Assuming that qigong is a potentially useful treatment option for chronic fatigue related symptoms, its possible mechanism of action may be of interest. Possible mechanisms include increases in oxygen and decreases in carbon dioxide concentrations in the blood, which may enhance the removal of pain-inducing substances (such as metabolic waste products) from the tissues (34). Qigong may also enhance the circulation of pain-killing substances such as endorphins and other agents that control pain (35). In general, qigong, which consists of steady breathing, slow bodily movements and sitting quietly, affects the muscular systems, resulting in muscular adaptation, and ultimately leads to increased muscle strength and relaxation, if performed regularly. These effects also improve physical and psychological functioning, and therefore beneficially affect fatigue, sleep disturbances, concentration difficulties and muscle pain.

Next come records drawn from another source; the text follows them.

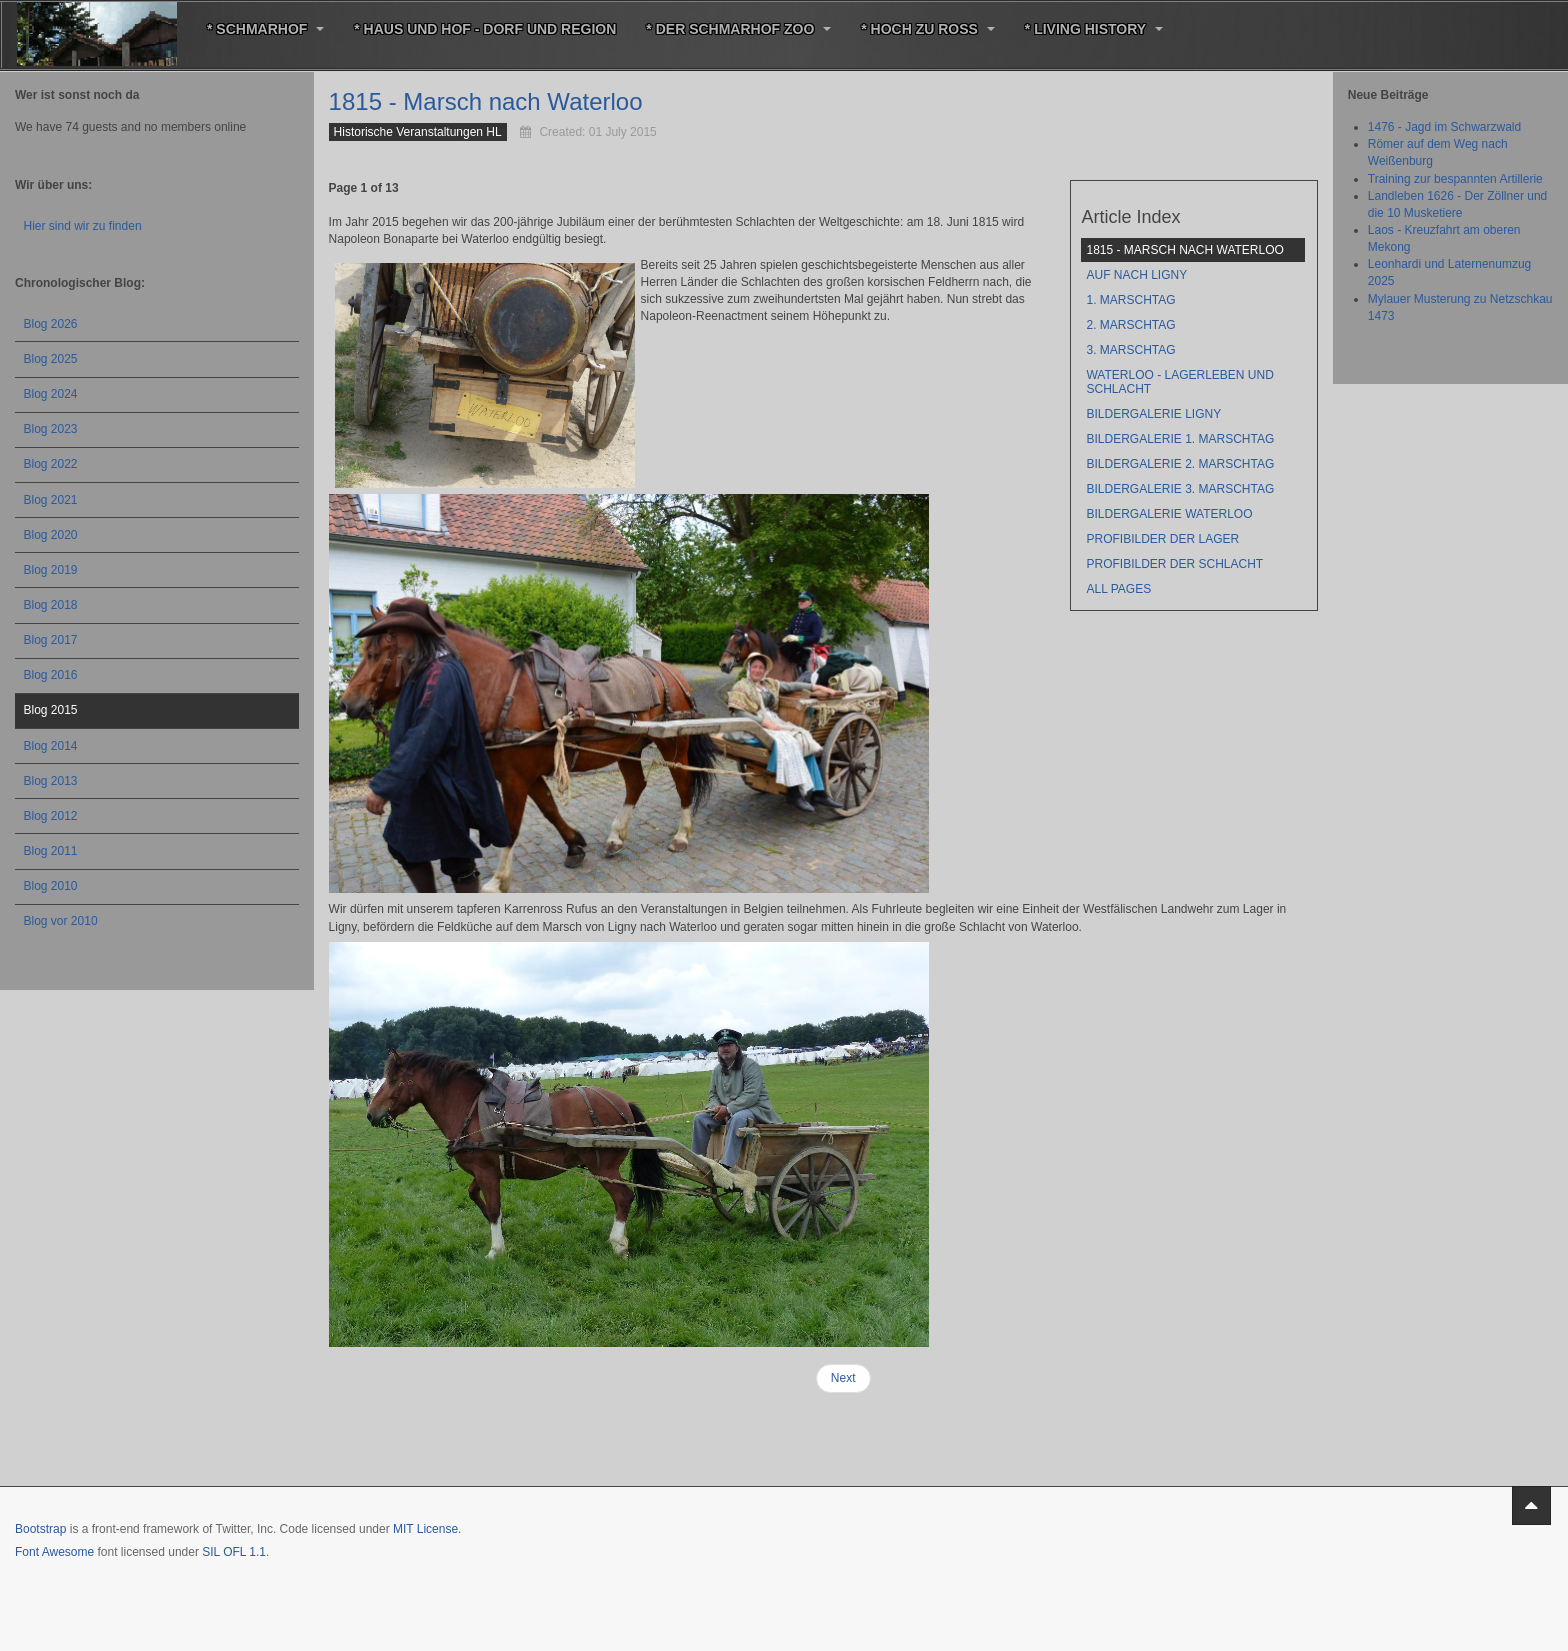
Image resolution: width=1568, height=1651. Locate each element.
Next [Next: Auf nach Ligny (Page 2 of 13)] (843, 1378)
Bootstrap (40, 1529)
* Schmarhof (265, 29)
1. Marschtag (1130, 300)
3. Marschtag (1130, 350)
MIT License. (427, 1529)
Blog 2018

However, this study has several possible limitations. One potential limitation is its use of a small sample and the absence of an active control group. Moreover, other objective outcome measures that are clinically related to symptoms, including the level of muscle strength, other physical activities and instrument-related fatigue and sleep disturbances should be used in addition to the measurements employed in this study. Furthermore, because all the participants were women, we cannot assume that the results are representative across the whole population.

In summary, the present results suggest that qigong can improve factors related to CFS such as sleep, pain, mental attitude and general mobility after 3 and 6 months. Qigong's positive effects indicate that it represents a potentially safe method of treating chronic fatigued patients. However, we cannot completely discount the possibility that the placebo effect during the intervention caused improvements in symptoms related to chronic fatigue. The reproducibility of our findings should also be tested using objective measurements and long-term follow-up in a randomized, controlled study involving a larger number of subjects.